Nadat de stier vier of vijf minuten het paard heeft proberen aan te vallen, is het tijd voor de tweede ronde. Dan komen de banderillos de arena binnengelopen, de mannen met de banderillas, de gekleurde stokken met weerhaken. Die worden boven aan de schouders van de stier gestoken, om hem nog te verzwakken. Elke stad of dorp versiert de stokken met eigen kleuren. Soms is het de matador, die de banderilleras in de stier steekt. Dat duurt een minuut of drie.

“Je danst met een beest van meer dan 500 kilo. En de mensen vinden dat prachtig.”

Als de stier moe genoeg is, kan ‘de kunst’ van het stierenvechten beginnen, waarbij de matador allerlei bewegingen uitvoert. Dit is waar het voor liefhebbers om draait. De torero danst als het ware met de stier. En elke stierenvechter heeft zijn stijl. Als je kijkt naar hoe Javier zijn lijf beweegt als hij poseert voor de foto’s, heeft hij inderdaad iets weg van een fiere danser.

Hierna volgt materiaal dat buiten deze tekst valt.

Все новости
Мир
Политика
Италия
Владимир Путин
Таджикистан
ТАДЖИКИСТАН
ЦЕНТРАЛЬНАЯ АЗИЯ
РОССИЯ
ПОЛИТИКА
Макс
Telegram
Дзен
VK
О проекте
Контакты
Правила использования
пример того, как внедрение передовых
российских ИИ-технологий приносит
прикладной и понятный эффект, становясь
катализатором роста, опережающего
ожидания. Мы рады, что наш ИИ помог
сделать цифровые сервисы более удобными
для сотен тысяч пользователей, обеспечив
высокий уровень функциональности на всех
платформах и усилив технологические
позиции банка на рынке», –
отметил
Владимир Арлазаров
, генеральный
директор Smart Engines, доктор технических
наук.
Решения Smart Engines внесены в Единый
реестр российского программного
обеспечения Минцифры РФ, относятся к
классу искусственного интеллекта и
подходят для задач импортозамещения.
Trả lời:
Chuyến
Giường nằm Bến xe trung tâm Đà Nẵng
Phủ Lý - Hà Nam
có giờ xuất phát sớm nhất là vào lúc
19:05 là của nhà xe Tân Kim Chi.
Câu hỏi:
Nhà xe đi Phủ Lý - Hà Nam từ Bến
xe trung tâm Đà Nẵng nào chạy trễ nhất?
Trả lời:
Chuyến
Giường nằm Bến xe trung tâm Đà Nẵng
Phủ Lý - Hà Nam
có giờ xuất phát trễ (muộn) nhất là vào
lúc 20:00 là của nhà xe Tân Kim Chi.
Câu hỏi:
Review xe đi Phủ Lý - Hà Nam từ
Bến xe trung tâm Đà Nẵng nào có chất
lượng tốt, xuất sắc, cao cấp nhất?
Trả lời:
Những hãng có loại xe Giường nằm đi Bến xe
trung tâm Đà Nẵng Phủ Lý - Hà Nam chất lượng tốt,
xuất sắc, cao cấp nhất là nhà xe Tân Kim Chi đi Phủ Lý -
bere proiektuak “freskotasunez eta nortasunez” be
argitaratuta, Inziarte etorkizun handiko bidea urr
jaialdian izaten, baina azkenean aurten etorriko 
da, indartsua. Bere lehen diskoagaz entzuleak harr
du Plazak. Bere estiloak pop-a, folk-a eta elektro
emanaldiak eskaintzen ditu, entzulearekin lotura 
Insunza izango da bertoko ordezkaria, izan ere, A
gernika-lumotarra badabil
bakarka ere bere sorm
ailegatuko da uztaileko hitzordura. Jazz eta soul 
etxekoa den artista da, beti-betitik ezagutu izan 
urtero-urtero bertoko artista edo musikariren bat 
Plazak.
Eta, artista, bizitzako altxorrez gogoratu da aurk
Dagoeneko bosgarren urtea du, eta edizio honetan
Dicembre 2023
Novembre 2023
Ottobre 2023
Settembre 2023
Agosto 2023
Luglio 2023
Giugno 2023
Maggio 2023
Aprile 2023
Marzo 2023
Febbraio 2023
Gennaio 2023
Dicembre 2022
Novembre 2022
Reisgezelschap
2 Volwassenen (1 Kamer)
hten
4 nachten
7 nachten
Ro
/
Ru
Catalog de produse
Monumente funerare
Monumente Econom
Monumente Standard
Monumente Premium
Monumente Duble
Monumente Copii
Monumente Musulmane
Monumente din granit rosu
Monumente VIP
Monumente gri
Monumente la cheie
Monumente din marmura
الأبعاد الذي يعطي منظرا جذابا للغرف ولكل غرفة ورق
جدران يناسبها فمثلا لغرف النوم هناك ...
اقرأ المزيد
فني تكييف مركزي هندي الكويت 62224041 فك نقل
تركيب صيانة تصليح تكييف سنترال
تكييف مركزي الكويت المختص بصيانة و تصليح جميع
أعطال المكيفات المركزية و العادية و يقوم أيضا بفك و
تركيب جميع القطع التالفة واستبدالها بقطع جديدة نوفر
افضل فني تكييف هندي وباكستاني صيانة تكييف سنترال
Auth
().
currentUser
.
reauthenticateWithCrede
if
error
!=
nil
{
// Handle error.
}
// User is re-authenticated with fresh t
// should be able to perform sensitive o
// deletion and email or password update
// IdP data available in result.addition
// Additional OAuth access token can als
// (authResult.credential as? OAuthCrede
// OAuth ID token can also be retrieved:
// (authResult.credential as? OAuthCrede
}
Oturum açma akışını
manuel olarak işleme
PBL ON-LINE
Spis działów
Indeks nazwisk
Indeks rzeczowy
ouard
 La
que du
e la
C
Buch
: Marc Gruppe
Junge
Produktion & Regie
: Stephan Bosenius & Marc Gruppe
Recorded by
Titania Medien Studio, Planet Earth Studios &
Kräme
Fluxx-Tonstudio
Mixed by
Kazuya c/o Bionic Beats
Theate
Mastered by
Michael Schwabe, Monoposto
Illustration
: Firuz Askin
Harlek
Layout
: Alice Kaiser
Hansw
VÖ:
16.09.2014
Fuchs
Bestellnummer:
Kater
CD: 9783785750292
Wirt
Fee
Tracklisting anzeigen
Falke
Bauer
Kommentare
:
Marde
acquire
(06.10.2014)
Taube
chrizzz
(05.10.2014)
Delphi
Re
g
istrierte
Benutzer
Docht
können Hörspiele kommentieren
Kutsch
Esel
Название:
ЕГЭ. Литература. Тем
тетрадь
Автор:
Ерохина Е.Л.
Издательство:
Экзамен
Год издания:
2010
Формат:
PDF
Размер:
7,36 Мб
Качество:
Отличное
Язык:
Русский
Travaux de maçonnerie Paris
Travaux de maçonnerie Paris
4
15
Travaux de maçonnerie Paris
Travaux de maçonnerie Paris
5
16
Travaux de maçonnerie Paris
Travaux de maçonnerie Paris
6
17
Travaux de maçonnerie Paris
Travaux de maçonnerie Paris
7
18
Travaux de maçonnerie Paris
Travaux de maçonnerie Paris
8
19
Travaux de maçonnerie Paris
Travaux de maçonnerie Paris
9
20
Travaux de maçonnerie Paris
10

“Je moet de stier op temperatuur krijgen, zodat hij op het einde rustig achter de muleta (de rode cape met een stok erin, red.) aan gaat en je op het einde een mooie dans kan doen,” legt hij uit. “Er moet ritme in zitten, een cadans. Je danst met een beest van meer dan 500 kilo. En de mensen vinden dat prachtig. Wanneer de stier je toelaat om er kunst mee te maken, is het magisch.”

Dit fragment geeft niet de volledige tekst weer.